Announced over at Scott Hanselman’s blog, the web standards update for Viusal Studio 2010 provides Intellisense support for numerous HTML5 features, CSS3 effects, and browser APIs. Some HTML5 features that are supported include the video and audio tags, new input types, accessibility standards, microdata, and schema metadata. CSS3 improvements include 2- and 3D transforms, animations, transitions, fonts, speech, and much more of the CSS3 toolkit. The Geo-location and local storage support has full intellisense and validation. Additionally, they also, somewhat surprisingly, offer up browser specific prefixs for the CSS graceful degradation and future-proofing.

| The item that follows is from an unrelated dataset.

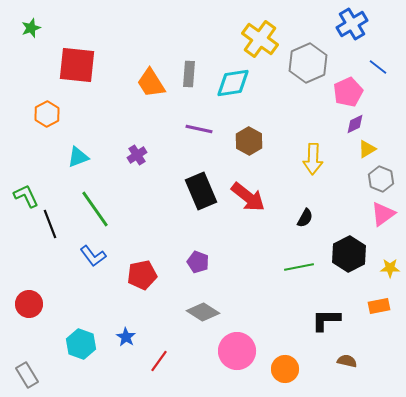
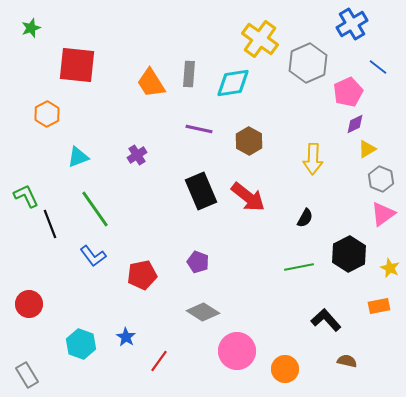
yellow star at (390, 268): rotated 24 degrees clockwise
black L-shape at (326, 320): rotated 48 degrees clockwise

Using this update for intellisense support in Visual Studio 2010 is a helpful way to be sure you are getting the HTML5 and CSS3 declarations correct through IDE feedback. Once the editor is setup to recognize and validate the HTML5 and CSS3, development strategies must form to take advantage of HTML5 in your projects. Following the instructional advice from Rachel Appel on using HTML5 in ASP.Net MVC 3 applications, along with a health dose of HTML5 Boilerplate and the lessons of Dan Wahlin on using HTML5 Boilerplate, will give you a head-start in the beginning of your HTML5 development on the .Net platform.